## [Task requirements]
Only lines with the string "plus" matter here; gather them from the material below.
Segment Open
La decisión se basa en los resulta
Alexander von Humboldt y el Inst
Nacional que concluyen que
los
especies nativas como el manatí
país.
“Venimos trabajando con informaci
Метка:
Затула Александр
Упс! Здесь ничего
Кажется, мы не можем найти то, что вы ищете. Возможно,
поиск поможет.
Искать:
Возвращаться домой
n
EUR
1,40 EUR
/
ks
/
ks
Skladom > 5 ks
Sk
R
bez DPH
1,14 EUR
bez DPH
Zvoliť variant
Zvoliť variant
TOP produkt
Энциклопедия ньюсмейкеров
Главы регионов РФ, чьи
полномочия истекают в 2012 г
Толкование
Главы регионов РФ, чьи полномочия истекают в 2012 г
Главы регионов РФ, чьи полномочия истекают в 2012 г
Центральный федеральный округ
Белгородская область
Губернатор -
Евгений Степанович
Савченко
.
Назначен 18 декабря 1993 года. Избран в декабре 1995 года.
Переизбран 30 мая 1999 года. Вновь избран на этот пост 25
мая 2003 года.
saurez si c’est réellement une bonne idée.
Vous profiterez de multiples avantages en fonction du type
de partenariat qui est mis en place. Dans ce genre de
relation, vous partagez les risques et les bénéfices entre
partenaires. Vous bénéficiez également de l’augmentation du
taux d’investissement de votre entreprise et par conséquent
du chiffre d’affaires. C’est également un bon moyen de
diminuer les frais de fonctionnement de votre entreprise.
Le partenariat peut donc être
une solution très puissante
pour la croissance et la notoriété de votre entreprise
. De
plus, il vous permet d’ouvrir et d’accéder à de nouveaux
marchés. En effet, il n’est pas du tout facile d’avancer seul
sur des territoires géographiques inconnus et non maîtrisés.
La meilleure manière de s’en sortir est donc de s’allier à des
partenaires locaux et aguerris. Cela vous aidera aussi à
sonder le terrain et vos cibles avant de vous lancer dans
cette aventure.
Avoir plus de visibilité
Segment Closed
Segment Open
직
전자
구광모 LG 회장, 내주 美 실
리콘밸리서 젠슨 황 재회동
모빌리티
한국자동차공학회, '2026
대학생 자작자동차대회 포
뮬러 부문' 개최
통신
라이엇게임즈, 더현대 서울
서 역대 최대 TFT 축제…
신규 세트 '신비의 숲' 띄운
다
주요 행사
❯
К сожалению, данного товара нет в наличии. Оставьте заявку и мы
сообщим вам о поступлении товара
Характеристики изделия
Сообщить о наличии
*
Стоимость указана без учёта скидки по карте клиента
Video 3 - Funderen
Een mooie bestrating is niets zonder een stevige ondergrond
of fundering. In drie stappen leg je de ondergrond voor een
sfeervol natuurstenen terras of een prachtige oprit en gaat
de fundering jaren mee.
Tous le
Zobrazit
Segment Closed
## [Response]
plus, il vous permet d’ouvrir et d’accéder à de nouveaux
Avoir plus de visibilité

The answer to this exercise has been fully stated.